No Matter Who We Voted For, We Are Are All Better Than This Election
This time last week I was transcribing a Civil War Wagner letter as fast as I could so that I could meet my column deadline and go vote for the first woman president of the United States of America. I was really excited that 240 years into this game (America, not the column…although it feels that way sometimes) we might get a Momma in charge of this whole shebang. I was not nearly as excited as my six year-old apparently.
He inexplicably wore a very nice collared button up shirt to go vote. I thought he was just supporting democracy, the pride of our nation. But I realized that wasn’t entirely the case after we voted and were headed back to the car when he said “That’s voting? That’s it? That was so short. And where the hell is Hillary?!” Apparently he didn’t get dressed up to celebrate his greatest right as a United States citizen, but only because he thought he was going to meet a lady. He’s such a Bill Clinton, that little one.
I told him that Hillary was too busy to come to the Casey Jones Museum that day and maybe he would be better off voting for Trump with that potty mouth. My other son, in true oldest sibling form, scoffed at him saying,”Oh my gosh, you thought you were gonna meet Hillary? There is no way in the world she would ever ever not ever for even a single little second EVER come to this super tiny town in the middle of nowhere.” I told him to chill out on dissing on Water Valley so hard just because it’s small and jokingly told my ardent Bernie supporting sons they must have secret Trumps hidden deep down inside.
And then I woke up the next morning. And realized it wasn’t my sons that had secret Trumps hidden deep down inside. It was the entire rest of the country.
Now, I’m gonna stop right here and say this: I love you all. I love my readers, I love my closest friends who voted for Trump because I know they truly struggled with it. We’ve talked openly about it many times. And I love my friends and family who voted for Trump who didn’t struggle with it. I love my kids’ friends parent who I see at ballgames and on Facebook who voted for Trump.
I know y’all are good and kind and decent people and I’m so glad I know you all, you make my life better. I know your human experience led you to that vote just as mine led me to mine. It’s a lot to ask a person to sum up their entire life of experiences into one tiny circle on a piece of paper on a Tuesday morning.
Here is what I think is hardest for me, personally, to understand. As a kid who grew up in a non-religious family in extremely religious west Georgia, I have been absolutely lambasted my entire living life about morality.
Which is okay!
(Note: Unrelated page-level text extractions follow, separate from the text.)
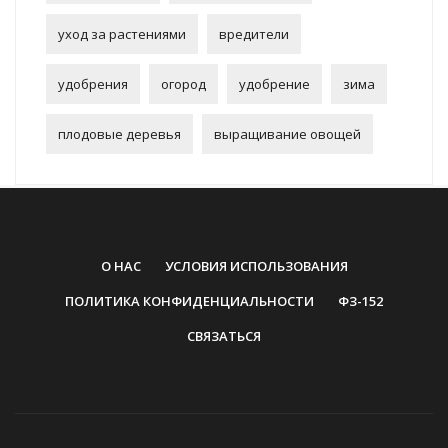
уход за растениями
вредители
удобрения
огород
удобрение
зима
плодовые деревья
выращивание овощей
О НАС
УСЛОВИЯ ИСПОЛЬЗОВАНИЯ
ПОЛИТИКА КОНФИДЕНЦИАЛЬНОСТИ
ФЗ-152
СВЯЗАТЬСЯ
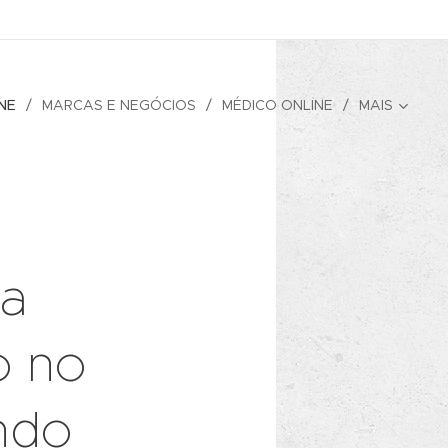
NE
MARCAS E NEGÓCIOS
MÉDICO ONLINE
MAIS
ma
o no
indo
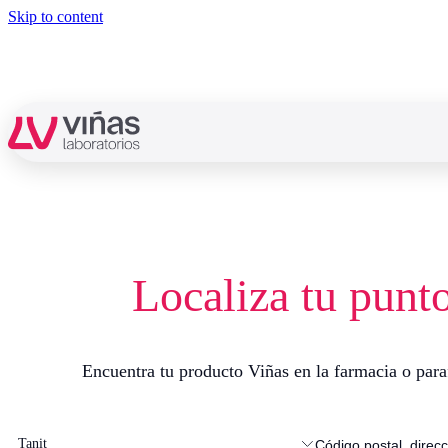
Skip to content
Localiza tu punt
Radio Salil
Piel
Belcils
Cabello
Encuentra tu producto Viñas en la farmacia o par
Tanit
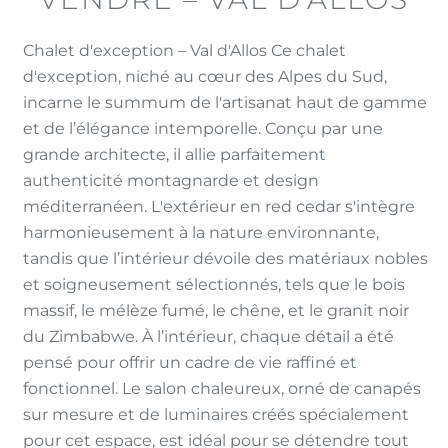
Chalet d'exception – Val d'Allos Ce chalet
d'exception, niché au cœur des Alpes du Sud,
incarne le summum de l'artisanat haut de gamme
et de l’élégance intemporelle. Conçu par une
grande architecte, il allie parfaitement
authenticité montagnarde et design
méditerranéen. L'extérieur en red cedar s'intègre
harmonieusement à la nature environnante,
tandis que l’intérieur dévoile des matériaux nobles
et soigneusement sélectionnés, tels que le bois
massif, le mélèze fumé, le chêne, et le granit noir
du Zimbabwe. À l’intérieur, chaque détail a été
pensé pour offrir un cadre de vie raffiné et
fonctionnel. Le salon chaleureux, orné de canapés
sur mesure et de luminaires créés spécialement
pour cet espace, est idéal pour se détendre tout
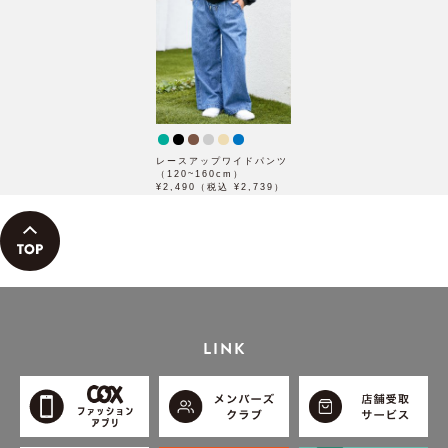
レースアップワイドパンツ
（120~160cm）
¥2,490（税込 ¥2,739）
LINK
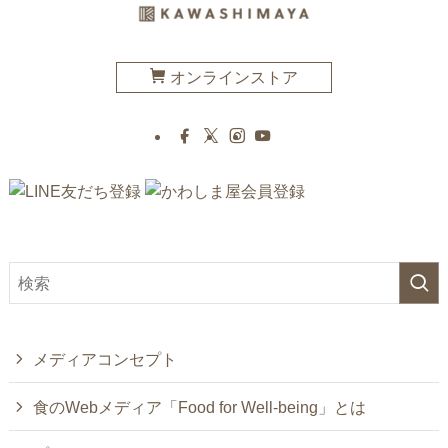
オンラインストア
メディアコンセプト
食のWebメディア「Food for Well-being」とは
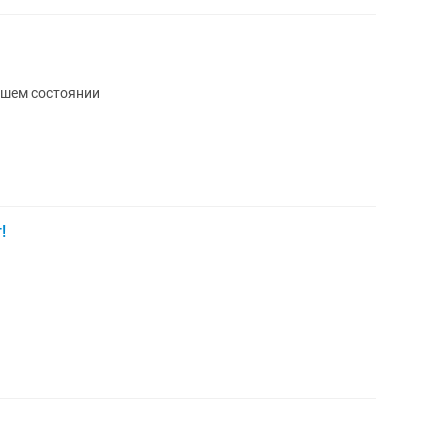
ошем состоянии
!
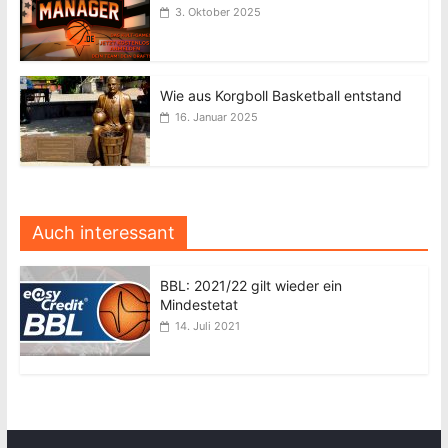
3. Oktober 2025
Wie aus Korgboll Basketball entstand
16. Januar 2025
Auch interessant
BBL: 2021/22 gilt wieder ein
Mindestetat
14. Juli 2021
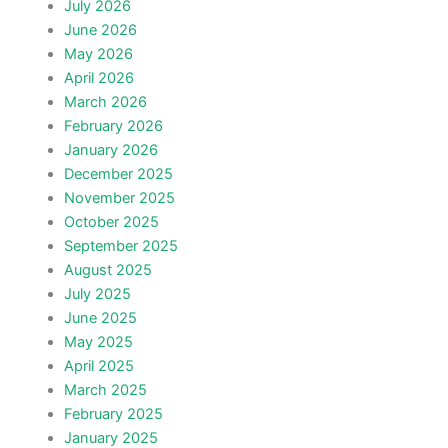
July 2026
June 2026
May 2026
April 2026
March 2026
February 2026
January 2026
December 2025
November 2025
October 2025
September 2025
August 2025
July 2025
June 2025
May 2025
April 2025
March 2025
February 2025
January 2025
I like morality. The 10 Commandments pretty much nailed it. With the exception of it coming off sounding kinda bossy and some wording issues about wives being property, it’s a slam dunk. But there are all these other little inter-scufflings and self-made nuances in religion that take over the big picture. It may be difficult for some to see when they are in it, but from the “outside” (or as outside of the church as any person who is raised in the South can be) it’s all-encompassing and mystifying.
And despite not being a part of any church we, the “outside,” have to answer to it in a very real way on a daily basis even though it ain’t our thing. And we, because we love our friends and family, for the most part politely oblige with only the occasional softly-treaded shake up.
So I can not understand how the man who exhibits all the qualities that Jesus does not, could win this. I would think maybe it was the abortion issue. I think he really got people on his side when he graphically described an apparent late-term abortion procedure in that debate (which actually just sounded a whole lot like my c-sections) but Trump is pro-choice and has been for years so it’s not that.
It’s other stuff. I’m scared of what that other stuff is. And my friends and family who elected him don’t have that other stuff in them. They are not like him. They are better than him.
All this to say, no matter who we voted for, we are all better than this election. Our lives mean more than our votes for them, whether we are sitting in the top of Trump Tower eating a taco salad on Cinco de Mayo and grinning sarcastically out to Twitter-nation or risking our only God-given life to cross a desert river under gun fire in the dead of night for the chance to pick fruit for pennies. There will always be the desperate, downtrodden and needy. One day it may be you. Maybe it is you now. We are not losers. Not a single solitary one of us.
“There are heroes in the seaweed. There are children in the morning. They are leaning out for love and they will lean that way forever.”